Third, uplift others. Find the (aesthetic) good in others. As I walk through any crowd, I find it easier (read: less stressful) to seek the positive in everyone’s appearance and/or disposition. I’m usually the smiling face that’s swimming up stream thinking about what I like about the people I see. I’m not going to type any false sunshine and claim that *insert mocking tone* “I find everyone beautiful in their own special way”. While I can find something that makes me smile in every soul and on every body, there are times that I meet a donkey (read: jack ass) and I choose to keep my distance. Sometimes, I meet someone that has a penis growing out of his forehead *untrue story*. When that happens I remind myself in rhyme, “if I can’t think of anything nice to SAY sometimes it’s best to look AWAY”.

“Have you started to love your body yet?” It’s a question that I ask potential clients. I make it a policy to only accept clients that are focused on long-term fitness, self-love, rehabilitation, and training to be prepared for anything. The saying goes, “workout because you love your body, not because you hate it.” I’m not sure who said it. But, in my experience, I’ve never seen success come from a negative motivator.
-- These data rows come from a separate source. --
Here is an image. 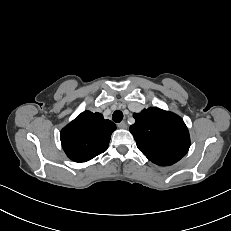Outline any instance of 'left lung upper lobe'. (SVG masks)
<instances>
[{
  "label": "left lung upper lobe",
  "mask_w": 231,
  "mask_h": 231,
  "mask_svg": "<svg viewBox=\"0 0 231 231\" xmlns=\"http://www.w3.org/2000/svg\"><path fill=\"white\" fill-rule=\"evenodd\" d=\"M130 126L138 149L153 163L170 166L188 152L190 137L181 117L156 107L134 113Z\"/></svg>",
  "instance_id": "obj_1"
}]
</instances>
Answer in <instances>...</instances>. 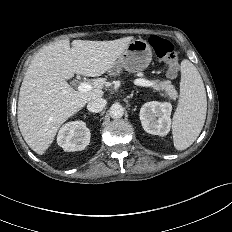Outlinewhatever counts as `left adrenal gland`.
I'll list each match as a JSON object with an SVG mask.
<instances>
[{"mask_svg":"<svg viewBox=\"0 0 232 232\" xmlns=\"http://www.w3.org/2000/svg\"><path fill=\"white\" fill-rule=\"evenodd\" d=\"M133 97V93L130 95V98H132Z\"/></svg>","mask_w":232,"mask_h":232,"instance_id":"obj_1","label":"left adrenal gland"}]
</instances>
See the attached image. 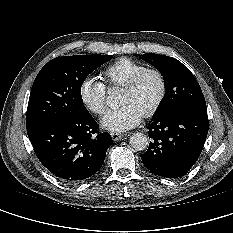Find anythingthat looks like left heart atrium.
Wrapping results in <instances>:
<instances>
[{
    "label": "left heart atrium",
    "instance_id": "obj_1",
    "mask_svg": "<svg viewBox=\"0 0 233 233\" xmlns=\"http://www.w3.org/2000/svg\"><path fill=\"white\" fill-rule=\"evenodd\" d=\"M143 118V114L133 105L124 104L120 108L109 112L102 119L105 129L123 132L137 126Z\"/></svg>",
    "mask_w": 233,
    "mask_h": 233
}]
</instances>
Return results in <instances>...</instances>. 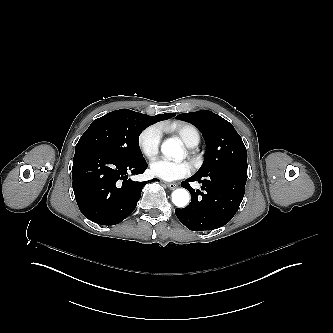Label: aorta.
I'll return each instance as SVG.
<instances>
[{
    "mask_svg": "<svg viewBox=\"0 0 333 333\" xmlns=\"http://www.w3.org/2000/svg\"><path fill=\"white\" fill-rule=\"evenodd\" d=\"M161 152L172 158H179L183 154L181 141L176 138H169L163 142ZM172 202L177 207H185L189 202V192L186 189H176L172 192Z\"/></svg>",
    "mask_w": 333,
    "mask_h": 333,
    "instance_id": "1",
    "label": "aorta"
}]
</instances>
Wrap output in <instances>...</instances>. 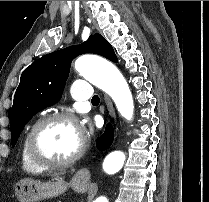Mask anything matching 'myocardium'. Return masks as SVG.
Listing matches in <instances>:
<instances>
[{
    "label": "myocardium",
    "mask_w": 209,
    "mask_h": 202,
    "mask_svg": "<svg viewBox=\"0 0 209 202\" xmlns=\"http://www.w3.org/2000/svg\"><path fill=\"white\" fill-rule=\"evenodd\" d=\"M54 121H67L79 127L78 119L75 116L70 115L68 113H64V112H56V113L45 115L41 117L40 119H38L33 124V126L31 127L28 133L27 142H26V152L30 161L37 167L44 169V170L45 169H62V168H66L74 164L84 154L85 148H86V140H85V137L82 135L77 151L72 156L68 157L67 159L53 162V161H48L39 157L35 150V145H34L35 137L43 126Z\"/></svg>",
    "instance_id": "f54148a6"
}]
</instances>
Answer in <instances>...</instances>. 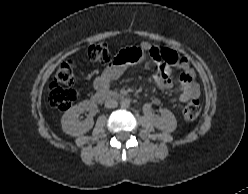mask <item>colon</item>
<instances>
[{"instance_id":"5ec220e1","label":"colon","mask_w":248,"mask_h":194,"mask_svg":"<svg viewBox=\"0 0 248 194\" xmlns=\"http://www.w3.org/2000/svg\"><path fill=\"white\" fill-rule=\"evenodd\" d=\"M140 51L130 50L124 57L125 61H135ZM150 55L158 63V65L165 62L173 63V51L167 48H154ZM89 58L101 64H109L112 61L108 45L105 42H99L92 45L88 50ZM75 63L73 60H66L63 62L56 74L54 80L50 83L47 94V101L49 105L58 110H67L72 107L79 99V94L76 89L65 87L74 81ZM201 102L199 99L190 100L183 109V116L187 121H194L201 112Z\"/></svg>"}]
</instances>
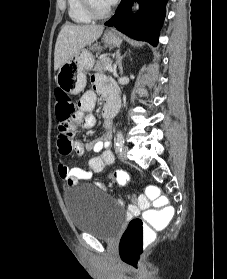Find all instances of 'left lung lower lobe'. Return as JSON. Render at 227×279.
Listing matches in <instances>:
<instances>
[{
	"label": "left lung lower lobe",
	"mask_w": 227,
	"mask_h": 279,
	"mask_svg": "<svg viewBox=\"0 0 227 279\" xmlns=\"http://www.w3.org/2000/svg\"><path fill=\"white\" fill-rule=\"evenodd\" d=\"M168 0H138L139 11L130 14L131 0H122L115 15L105 23L137 40H143L156 46L159 31L166 15Z\"/></svg>",
	"instance_id": "left-lung-lower-lobe-1"
}]
</instances>
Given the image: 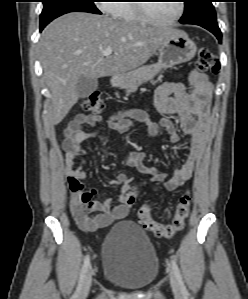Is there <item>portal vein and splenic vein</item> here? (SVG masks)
<instances>
[{"label":"portal vein and splenic vein","mask_w":248,"mask_h":299,"mask_svg":"<svg viewBox=\"0 0 248 299\" xmlns=\"http://www.w3.org/2000/svg\"><path fill=\"white\" fill-rule=\"evenodd\" d=\"M112 53H113V50L110 49V48H107V49H105V50L103 51V55H104V56H109V55H111Z\"/></svg>","instance_id":"portal-vein-and-splenic-vein-1"}]
</instances>
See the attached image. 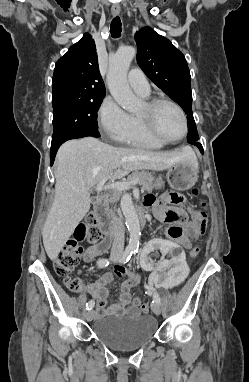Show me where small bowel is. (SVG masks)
I'll use <instances>...</instances> for the list:
<instances>
[{
    "instance_id": "small-bowel-1",
    "label": "small bowel",
    "mask_w": 249,
    "mask_h": 382,
    "mask_svg": "<svg viewBox=\"0 0 249 382\" xmlns=\"http://www.w3.org/2000/svg\"><path fill=\"white\" fill-rule=\"evenodd\" d=\"M183 195L175 192H166L159 198L153 194H148L144 203L151 207L154 216L165 223L170 224L167 231L169 240L178 241V245H182V249H189L192 242L195 241L200 231L193 219H189L188 214L181 206L184 204ZM111 245V239L105 238L99 244L88 247L83 254L85 262H92L97 256L105 253ZM114 276L121 279V294L119 300L106 308L108 296L107 285L113 280ZM138 275H131L125 278V272L116 269L114 272H106L100 276L95 282L87 286L88 293L96 302V313L100 317L130 315L135 311L129 309L131 302V290L139 283ZM153 283L149 282L148 287L151 288Z\"/></svg>"
}]
</instances>
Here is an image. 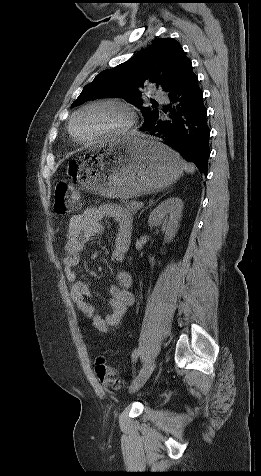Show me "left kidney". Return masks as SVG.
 <instances>
[{
    "instance_id": "obj_1",
    "label": "left kidney",
    "mask_w": 261,
    "mask_h": 476,
    "mask_svg": "<svg viewBox=\"0 0 261 476\" xmlns=\"http://www.w3.org/2000/svg\"><path fill=\"white\" fill-rule=\"evenodd\" d=\"M183 201L179 197H170L162 201L149 215L148 223L152 227L161 226L165 232V242H170L179 227L182 217Z\"/></svg>"
}]
</instances>
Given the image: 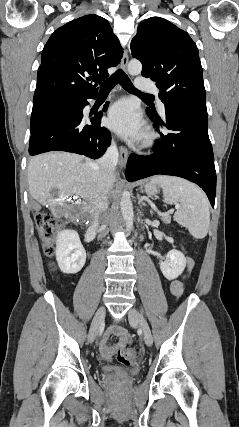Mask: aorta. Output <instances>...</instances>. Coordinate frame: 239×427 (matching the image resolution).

Will you run faster if a dog is chasing you? No doubt. Should you imagine that a dog is chasing you every time you go for a run? Please don’t. You’ll hate running faster than it will take you to finish a mile. Love your body, love your effort, love your motivation.

The most beautiful people I’ve ever seen were naked. Every so often, I find myself in a “clothing optional” environment. In those environments, I see self- love whenever someone sheds their clothes. The nudists realize that nothing on their body will affect the eye of the beholder. How will it affect them? The nudist gives zero fucks. In that apathy, I see beauty. The most attractive person is the person that finds themselves attractive. I’d like to re-type that, “The most attractive person is the person that finds themselves attractive.” You can’t just say, “I know I look good, Honey!” No, you must live, breathe, and embody self-love. Have you ever met a confident human with a strong will and positive self-esteem? If you have, then you know what I mean. That human is s-e-x-y. Not because of hair color, fashion sense, height, weight, muscular definition, or any other aesthetic. Nope. That human is attractive because they have no self-doubt. They hear the phrase “clothing optional” and rejoice in the freedom of nudity. The nudists are those humans that don’t concern themselves with the judgments of others. Now, before you assume that all of these nudists, to whom I refer, fit into some societal standard of beauty check yourself. The majority of the naked people that I’ve seen at these resorts would never be asked to grace the cover of a magazine. However, they were the most beautiful people I’ve ever seen because they found themselves attractive enough to not be concerned by the opinion of others.

The never-nudes were the odd balls. Walking through a group of naked people with your clothes on highlights your insecurities. There are many places you can visit with clothing requirements. Why make the journey to a place (that’s not easy to find) just to leave your clothes on? One person even wore a sweater… in August. This person wore a goddamned sweater! How did it affect me? It didn’t. I just found it confusing. Being beautiful begins (and ends) with self-love. Have you started to love your body yet? Have you taken the time to celebrate your naked and lovely body in the mirror? Well, maybe it’s time that you found yourself sexy. Just a thought.